Onicofagia

#Onicofagia - un vizio o una malattia?

Si parla di “onicofagia” quando si ha il vizio di rosicchiare le unghie.

E’ un disturbo comportamentale abbastanza diffuso sia tra gli #uomini che tra le #donne. Consiste nel mangiarsi le #unghie con possibili conseguenze anche sulla pelle intorno ad esse, in quel caso, si parla di “onicofagia grave”.

Un'unghia onicofagica oltre ad essere corta, lasciando scoperta la parte superiore del polpastrello, che nel tempo si inspessisce e si alza rispetto all'altezza dell'unghia si presenta anche debole, poiché gli enzimi della prima digestione presenti nella saliva, corrodo gli strati di lamelle ungueali e danno alla mano un aspetto tozzo e trasandato.

Come si cura?

Per sopperire al disturbo ci sono diversi trattamenti. Sicuramente il più diffuso è lo #smalto dal sapore amaro o al pepe, poiché la maggioranza delle persone continua a mangiarsi le unghie automaticamente, senza rendersene conto, il sapore piccante dovrebbe destarli dallo strato di trans e far si che sia accorgano che si stanno mangiando le unghie, ma nella maggior parte dei casi passato il momento di risveglio c'è il momento della scelta: "mmm non è così brutto questo smalto, lo posso mangiare!"

Cosa fare allora per smettere di mangiarsi le unghie?

Da diversi anni è stata testata la ricostruzione unghie, utile non solo a livello estetico ma a lungo andare, come terapia contro il vizio di mordicchiare le unghie.

La #ricostruzione in #gel o # acrilico è utile non solo a livello #estetico, ma se fatta bene con il tempo cura le unghie, infatti si riescono ad avere degli ottimi miglioramenti sia nella lunghezza che nel colore e forma dell'unghia, ma anche come #terapia contro il vizio di mangiarsi le unghie.

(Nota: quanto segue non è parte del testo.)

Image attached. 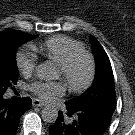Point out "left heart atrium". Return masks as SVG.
I'll return each instance as SVG.
<instances>
[{"label":"left heart atrium","instance_id":"obj_1","mask_svg":"<svg viewBox=\"0 0 135 135\" xmlns=\"http://www.w3.org/2000/svg\"><path fill=\"white\" fill-rule=\"evenodd\" d=\"M30 90L44 101H52L63 96L66 91L63 82L38 81L30 86Z\"/></svg>","mask_w":135,"mask_h":135}]
</instances>
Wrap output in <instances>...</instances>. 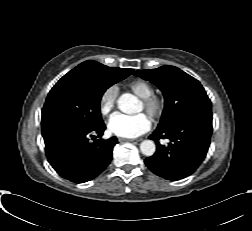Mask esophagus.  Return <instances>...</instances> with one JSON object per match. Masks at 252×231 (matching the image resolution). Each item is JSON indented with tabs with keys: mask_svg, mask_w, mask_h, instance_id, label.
I'll return each instance as SVG.
<instances>
[{
	"mask_svg": "<svg viewBox=\"0 0 252 231\" xmlns=\"http://www.w3.org/2000/svg\"><path fill=\"white\" fill-rule=\"evenodd\" d=\"M118 141L119 142H133L134 140H132V139H127V138H118Z\"/></svg>",
	"mask_w": 252,
	"mask_h": 231,
	"instance_id": "esophagus-1",
	"label": "esophagus"
}]
</instances>
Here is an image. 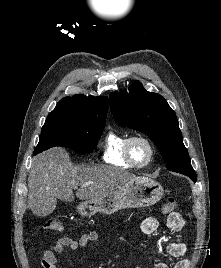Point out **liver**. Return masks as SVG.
<instances>
[{
    "label": "liver",
    "mask_w": 221,
    "mask_h": 268,
    "mask_svg": "<svg viewBox=\"0 0 221 268\" xmlns=\"http://www.w3.org/2000/svg\"><path fill=\"white\" fill-rule=\"evenodd\" d=\"M134 177L111 166H73L65 149L52 148L33 158L28 176V207L33 214L44 217L53 212L57 199L74 201V187L80 186L76 192L80 200H95Z\"/></svg>",
    "instance_id": "obj_1"
}]
</instances>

Come si esegue la ricostruzione?

Per allungare le unghie onicofagiche è vietatissimo l'utilizzo delle Tip che si appiccicano con la specifica colla, perché andrebbero ad indebolire ulteriormente l'unghia, mentre si consiglia il gel o l'acrilico. Tra questi due è sicuramente migliore l'utilizzo dell'acrilico, poiché è più resistente del gel e permette di modellare l'unghia ricostruita nel migliore dei modi, e si riesce a rieducare la crescita dell'unghia naturale. L’unghia naturale crescerà, e dopo un paio di mesi già si dovrebbe avere un unghia con un po’ di margine libero. Per le pelli invece, è utilissimo utilizzare un olio cuticole, ogni sera per ammorbidirle cosicché anche queste si rimargineranno pian piano, e avrete così unghie naturali finalmente completamente curate da onicofagia, che rimarrà solo come un brutto ricordo. La tecnica consigliata e la "tecnica con ponte".

Manutenzione?

Dopo la prima ricostruzione sarebbe opportuno rifarle dopo due settimane, per un paio di volte per arrivare a farle con cadenza mensile dopo 6/12 mesi dovrebbero aver ritrovato la loro naturale forma con l'unghia nuovamente attaccata perfettamente al polpastrello.